Start of Material provided

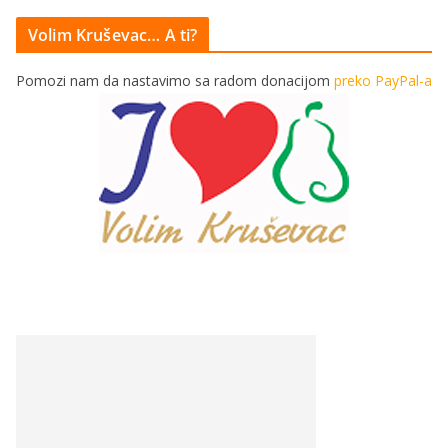
Volim Kruševac… A ti?
Pomozi nam da nastavimo sa radom donacijom
preko PayPal-a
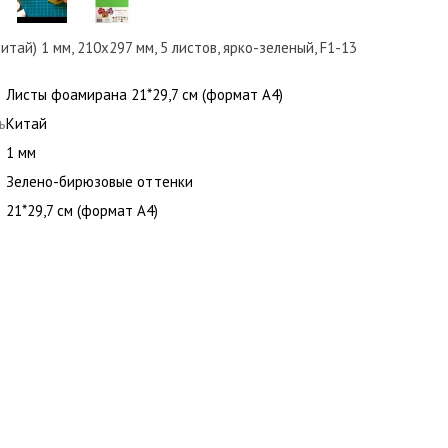
ай) 1 мм, 210х297 мм, 5 листов, ярко-зеленый, F1-13
Листы фоамирана 21*29,7 см (формат А4)
ь
Китай
1 мм
Зелено-бирюзовые оттенки
21*29,7 см (формат А4)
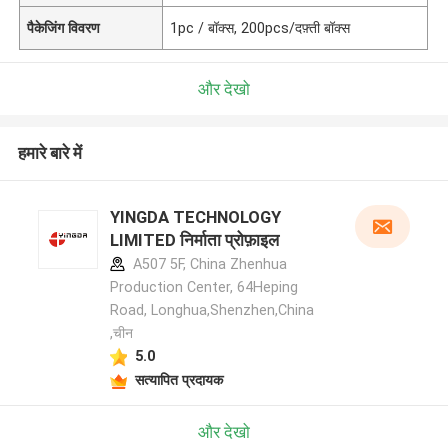
पैकेजिंग विवरण
1pc / बॉक्स, 200pcs/दफ़्ती बॉक्स
और देखो
हमारे बारे में
YINGDA TECHNOLOGY
LIMITED निर्माता प्रोफ़ाइल
A507 5F, China Zhenhua
Production Center, 64Heping
Road, Longhua,Shenzhen,China
,चीन
5.0
सत्यापित प्रदायक
और देखो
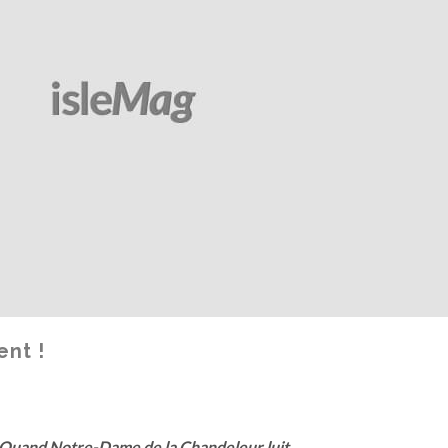
nt !
 Quand Notre-Dame de la Chandeleur luit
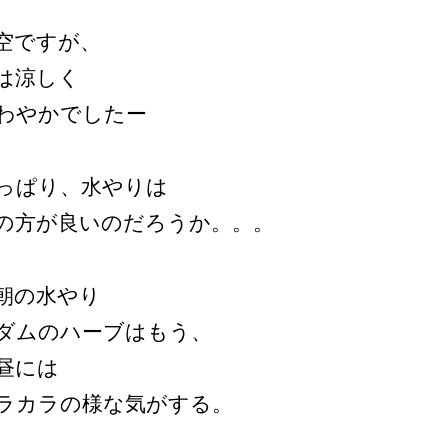
空ですが、
は涼しく
わやかでしたー
っぱり、水やりは
の方が良いのだろうか。。。
朝の水やり
ダムのハーブはもう、
昼には
ラカラの様な気がする。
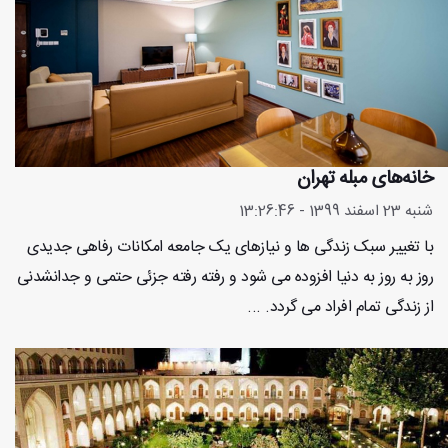
خانه‌های مبله تهران
شنبه 23 اسفند 1399 - 13:26:46
با تغییر سبک زندگی ها و نیازهای یک جامعه امکانات رفاهی جدیدی
روز به روز به دنیا افزوده می شود و رفته رفته جزئی حتمی و جدانشدنی
از زندگی تمام افراد می گردد. ...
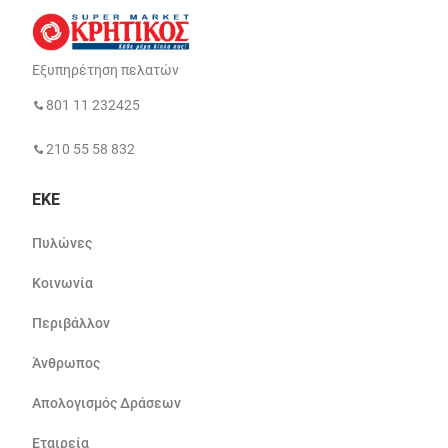
Εξυπηρέτηση πελατών
801 11 232425
210 55 58 832
ΕΚΕ
Πυλώνες
Κοινωνία
Περιβάλλον
Άνθρωπος
Απολογισμός Δράσεων
Εταιρεία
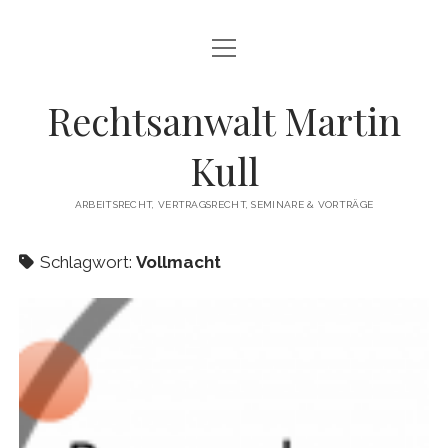
Menü
HOME
öffnen
LEISTUNGEN
Rechtsanwalt Martin
Menü
SEMINARE UND VORTRÄGE
Kull
öffnen
INTERVIEW ZUM THEMA KÜNDIGUNG
DOWNLOADS
ARBEITSRECHT, VERTRAGSRECHT, SEMINARE & VORTRÄGE
Menü
KONTAKT
öffnen
Schlagwort:
Vollmacht
DATENSCHUTZERKLÄRUNG
IMPRESSUM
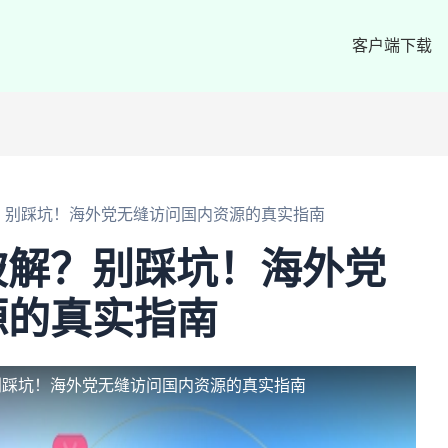
客户端下载
？别踩坑！海外党无缝访问国内资源的真实指南
破解？别踩坑！海外党
源的真实指南
别踩坑！海外党无缝访问国内资源的真实指南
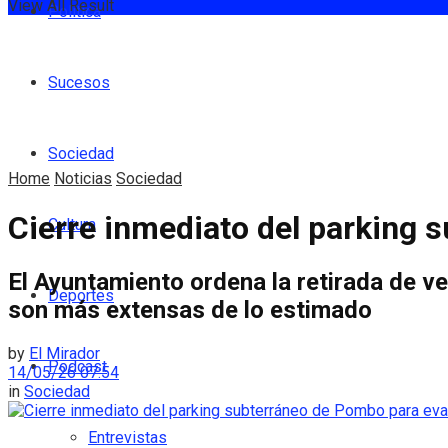
View All Result
Política
Sucesos
Sociedad
Home
Noticias
Sociedad
Cierre inmediato del parking 
Cultura
El Ayuntamiento ordena la retirada de ve
Deportes
son más extensas de lo estimado
by
El Mirador
Podcast
14/05/26 07:54
in
Sociedad
Entrevistas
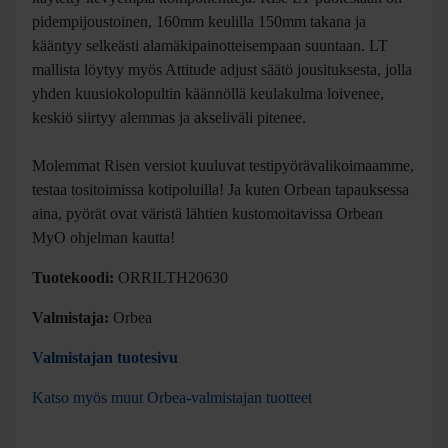
perinteinen" lenkkipyörä, 140mm joustoa molemmissa
päissä ja luonnollisesti kaksikon kevyempi versio jossa on
käytetty kevyempiä komponentteja. Rise LT puolestaan on
pidempijoustoinen, 160mm keulilla 150mm takana ja
kääntyy selkeästi alamäkipainotteisempaan suuntaan. LT
mallista löytyy myös Attitude adjust säätö jousituksesta, jolla
yhden kuusiokolopultin käännöllä keulakulma loivenee,
keskiö siirtyy alemmas ja akseliväli pitenee.
Molemmat Risen versiot kuuluvat testipyörävalikoimaamme,
testaa tositoimissa kotipoluilla! Ja kuten Orbean tapauksessa
aina, pyörät ovat väristä lähtien kustomoitavissa Orbean
MyO ohjelman kautta!
Tuotekoodi:
ORRILTH20630
Valmistaja:
Orbea
Valmistajan tuotesivu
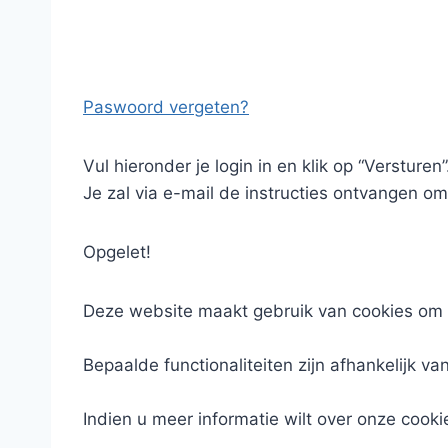
Paswoord vergeten?
Vul hieronder je login in en klik op “Versturen”
Je zal via e-mail de instructies ontvangen om
Opgelet!
Deze website maakt gebruik van cookies om 
Bepaalde functionaliteiten zijn afhankelijk va
Indien u meer informatie wilt over onze cooki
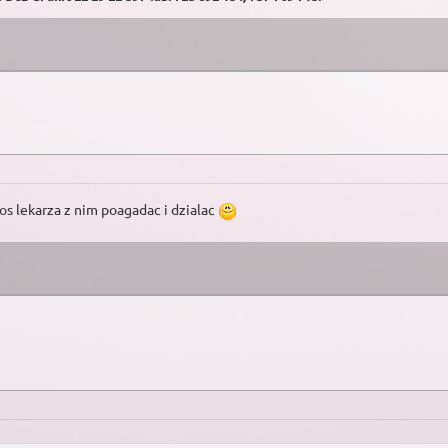
s lekarza z nim poagadac i dzialac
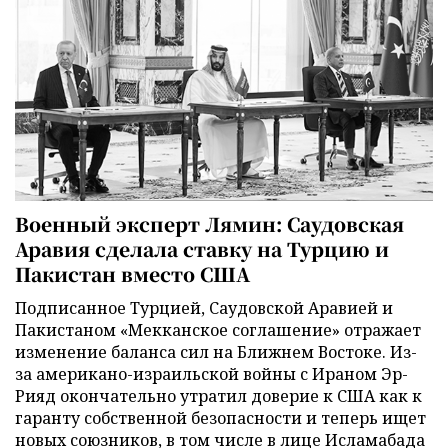
Военный эксперт Лямин: Саудовская
Аравия сделала ставку на Турцию и
Пакистан вместо США
Подписанное Турцией, Саудовской Аравией и
Пакистаном «Мекканское соглашение» отражает
изменение баланса сил на Ближнем Востоке. Из-
за американо-израильской войны с Ираном Эр-
Рияд окончательно утратил доверие к США как к
гаранту собственной безопасности и теперь ищет
новых союзников, в том числе в лице Исламабада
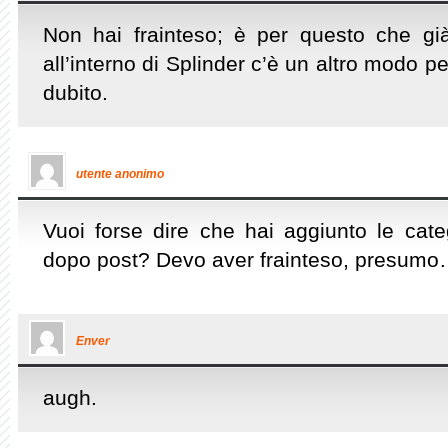
Non hai frainteso; è per questo che g
all’interno di Splinder c’è un altro modo p
dubito.
utente anonimo
Vuoi forse dire che hai aggiunto le cat
dopo post? Devo aver frainteso, presum
Enver
augh.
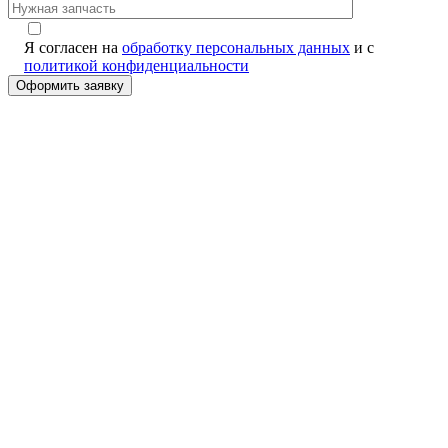
Я согласен на
обработку персональных данных
и с
политикой конфиденциальности
Alternative:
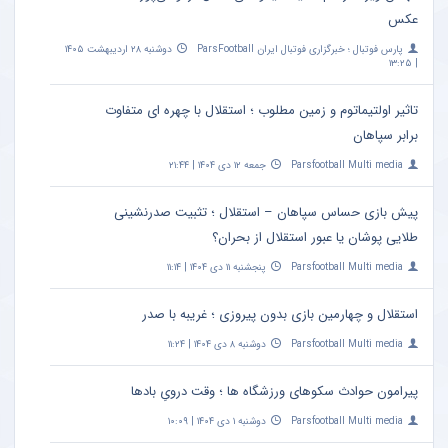
عکس
پارس فوتبال ؛ خبرگزاری فوتبال ایران ParsFootball
دوشنبه ۲۸ اردیبهشت ۱۴۰۵
| ۱۳:۲۵
تاثیر اولتیماتوم و زمین مطلوب ؛ استقلال با چهره ای متفاوت
برابر سپاهان
Parsfootball Multi media
جمعه ۱۲ دی ۱۴۰۴ | ۲۱:۴۴
پیش بازی حساس سپاهان – استقلال ؛ تثبیت صدرنشینی
طلایی پوشان یا عبور استقلال از بحران؟
Parsfootball Multi media
پنجشنبه ۱۱ دی ۱۴۰۴ | ۱۱:۱۴
استقلال و چهارمین بازی بدون پیروزی ؛ غریبه با صدر
Parsfootball Multi media
دوشنبه ۸ دی ۱۴۰۴ | ۱۱:۲۴
پیرامون حوادث سکوهای ورزشگاه ها ؛ وقت درویِ بادها
Parsfootball Multi media
دوشنبه ۱ دی ۱۴۰۴ | ۱۰:۰۹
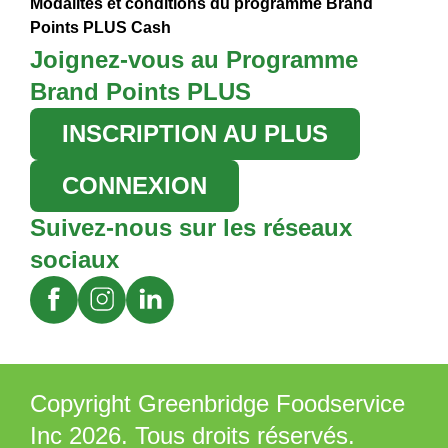
Modalités et conditions du programme Brand
Points PLUS Cash
Joignez-vous au Programme
Brand Points PLUS
INSCRIPTION AU PLUS
CONNEXION
Suivez-nous sur les réseaux
sociaux
Copyright Greenbridge Foodservice
Inc 2026. Tous droits réservés.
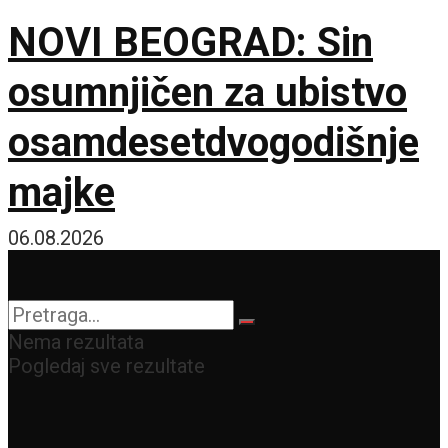
NOVI BEOGRAD: Sin
osumnjičen za ubistvo
osamdesetdvogodišnje
majke
06.08.2026
Nema rezultata
Pogledaj sve rezultate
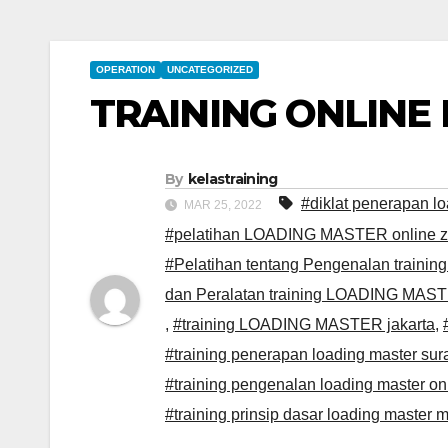
OPERATION
UNCATEGORIZED
TRAINING ONLINE
By
kelastraining
#diklat penerapan l
MAR 25, 2022
#pelatihan LOADING MASTER online 
#Pelatihan tentang Pengenalan train
dan Peralatan training LOADING MAST
,
#training LOADING MASTER jakarta
,
#training penerapan loading master su
#training pengenalan loading master o
#training prinsip dasar loading master 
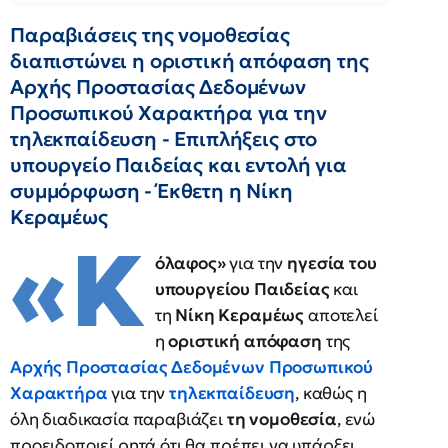
Παραβιάσεις της νομοθεσίας
διαπιστώνει η οριστική απόφαση της
Αρχής Προστασίας Δεδομένων
Προσωπικού Χαρακτήρα για την
τηλεκπαίδευση - Επιπλήξεις στο
υπουργείο Παιδείας και εντολή για
συμμόρφωση - Έκθετη η Νίκη
Κεραμέως
«Κ
όλαφος»
για την
ηγεσία του
υπουργείου Παιδείας
και
τη
Νίκη Κεραμέως
αποτελεί
η
οριστική απόφαση
της
Αρχής Προστασίας Δεδομένων Προσωπικού
Χαρακτήρα
για την
τηλεκπαίδευση
, καθώς η
όλη διαδικασία παραβιάζει
τη νομοθεσία
, ενώ
προειδοποιεί ρητά ότι θα πρέπει να υπάρξει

End of Material provided

**Task prompt**:
Take the entries shown above and quote them verbatim, passing over the pictures.

**Output of the task**:
Volim Kruševac… A ti?
Pomozi nam da nastavimo sa radom donacijom
preko PayPal-a
ай) 1 мм, 210х297 мм, 5 листов, ярко-зеленый, F1-13
Листы фоамирана 21*29,7 см (формат А4)
ь
Китай
1 мм
Зелено-бирюзовые оттенки
21*29,7 см (формат А4)
पैकेजिंग विवरण
1pc / बॉक्स, 200pcs/दफ़्ती बॉक्स
और देखो
हमारे बारे में
YINGDA TECHNOLOGY
LIMITED निर्माता प्रोफ़ाइल
A507 5F, China Zhenhua
Production Center, 64Heping
Road, Longhua,Shenzhen,China
,चीन
5.0
सत्यापित प्रदायक
और देखो
nt !
 Quand Notre-Dame de la Chandeleur luit
空ですが、
は涼しく
わやかでしたー
っぱり、水やりは
の方が良いのだろうか。。。
朝の水やり
ダムのハーブはもう、
昼には
ラカラの様な気がする。
خانه‌های مبله تهران
شنبه 23 اسفند 1399 - 13:26:46
با تغییر سبک زندگی ها و نیازهای یک جامعه امکانات رفاهی جدیدی
روز به روز به دنیا افزوده می شود و رفته رفته جزئی حتمی و جدانشدنی
از زندگی تمام افراد می گردد. ...
Εξυπηρέτηση πελατών
801 11 232425
210 55 58 832
ΕΚΕ
Πυλώνες
Κοινωνία
Περιβάλλον
Άνθρωπος
Απολογισμός Δράσεων
Εταιρεία
Menü
HOME
öffnen
LEISTUNGEN
Rechtsanwalt Martin
Menü
SEMINARE UND VORTRÄGE
Kull
öffnen
INTERVIEW ZUM THEMA KÜNDIGUNG
DOWNLOADS
ARBEITSRECHT, VERTRAGSRECHT, SEMINARE & VORTRÄGE
Menü
KONTAKT
öffnen
Schlagwort:
Vollmacht
DATENSCHUTZERKLÄRUNG
IMPRESSUM
客户端下载
？别踩坑！海外党无缝访问国内资源的真实指南
破解？别踩坑！海外党
源的真实指南
别踩坑！海外党无缝访问国内资源的真实指南
View All Result
Política
Sucesos
Sociedad
Home
Noticias
Sociedad
Cierre inmediato del parking 
Cultura
El Ayuntamiento ordena la retirada de ve
Deportes
son más extensas de lo estimado
by
El Mirador
Podcast
14/05/26 07:54
in
Sociedad
Entrevistas
perinteinen" lenkkipyörä, 140mm joustoa molemmissa
päissä ja luonnollisesti kaksikon kevyempi versio jossa on
käytetty kevyempiä komponentteja. Rise LT puolestaan on
pidempijoustoinen, 160mm keulilla 150mm takana ja
kääntyy selkeästi alamäkipainotteisempaan suuntaan. LT
mallista löytyy myös Attitude adjust säätö jousituksesta, jolla
yhden kuusiokolopultin käännöllä keulakulma loivenee,
keskiö siirtyy alemmas ja akseliväli pitenee.
Molemmat Risen versiot kuuluvat testipyörävalikoimaamme,
testaa tositoimissa kotipoluilla! Ja kuten Orbean tapauksessa
aina, pyörät ovat väristä lähtien kustomoitavissa Orbean
MyO ohjelman kautta!
Tuotekoodi:
ORRILTH20630
Valmistaja:
Orbea
Valmistajan tuotesivu
Paswoord vergeten?
Vul hieronder je login in en klik op “Versturen”
Je zal via e-mail de instructies ontvangen om
Opgelet!
Deze website maakt gebruik van cookies om 
Bepaalde functionaliteiten zijn afhankelijk va
Indien u meer informatie wilt over onze cooki
s lekarza z nim poagadac i dzialac
Военный эксперт Лямин: Саудовская
Аравия сделала ставку на Турцию и
Пакистан вместо США
Подписанное Турцией, Саудовской Аравией и
Пакистаном «Мекканское соглашение» отражает
изменение баланса сил на Ближнем Востоке. Из-
за американо-израильской войны с Ираном Эр-
Рияд окончательно утратил доверие к США как к
гаранту собственной безопасности и теперь ищет
новых союзников, в том числе в лице Исламабада
Non hai frainteso; è per questo che g
all’interno di Splinder c’è un altro modo p
dubito.
utente anonimo
Vuoi forse dire che hai aggiunto le cat
dopo post? Devo aver frainteso, presum
Enver
augh.
Я согласен на
обработку персональных данных
и с
политикой конфиденциальности
Alternative:
عکس
پارس فوتبال ؛ خبرگزاری فوتبال ایران ParsFootball
دوشنبه ۲۸ اردیبهشت ۱۴۰۵
| ۱۳:۲۵
تاثیر اولتیماتوم و زمین مطلوب ؛ استقلال با چهره ای متفاوت
برابر سپاهان
Parsfootball Multi media
جمعه ۱۲ دی ۱۴۰۴ | ۲۱:۴۴
پیش بازی حساس سپاهان – استقلال ؛ تثبیت صدرنشینی
طلایی پوشان یا عبور استقلال از بحران؟
Parsfootball Multi media
پنجشنبه ۱۱ دی ۱۴۰۴ | ۱۱:۱۴
استقلال و چهارمین بازی بدون پیروزی ؛ غریبه با صدر
Parsfootball Multi media
دوشنبه ۸ دی ۱۴۰۴ | ۱۱:۲۴
پیرامون حوادث سکوهای ورزشگاه ها ؛ وقت درویِ بادها
Parsfootball Multi media
دوشنبه ۱ دی ۱۴۰۴ | ۱۰:۰۹
Modalités et conditions du programme Brand
Points PLUS Cash
Joignez-vous au Programme
Brand Points PLUS
INSCRIPTION AU PLUS
CONNEXION
Suivez-nous sur les réseaux
sociaux
Copyright Greenbridge Foodservice
Inc 2026. Tous droits réservés.
NOVI BEOGRAD: Sin
osumnjičen za ubistvo
osamdesetdvogodišnje
majke
06.08.2026
Nema rezultata
Pogledaj sve rezultate
OPERATION
UNCATEGORIZED
TRAINING ONLINE
By
kelastraining
#diklat penerapan l
MAR 25, 2022
#pelatihan LOADING MASTER online 
#Pelatihan tentang Pengenalan train
dan Peralatan training LOADING MAST
,
#training LOADING MASTER jakarta
,
#training penerapan loading master su
#training pengenalan loading master o
#training prinsip dasar loading master 
Παραβιάσεις της νομοθεσίας
διαπιστώνει η οριστική απόφαση της
Αρχής Προστασίας Δεδομένων
Προσωπικού Χαρακτήρα για την
τηλεκπαίδευση - Επιπλήξεις στο
υπουργείο Παιδείας και εντολή για
συμμόρφωση - Έκθετη η Νίκη
Κεραμέως
«Κ
όλαφος»
για την
ηγεσία του
υπουργείου Παιδείας
και
τη
Νίκη Κεραμέως
αποτελεί
η
οριστική απόφαση
της
Αρχής Προστασίας Δεδομένων Προσωπικού
Χαρακτήρα
για την
τηλεκπαίδευση
, καθώς η
όλη διαδικασία παραβιάζει
τη νομοθεσία
, ενώ
προειδοποιεί ρητά ότι θα πρέπει να υπάρξει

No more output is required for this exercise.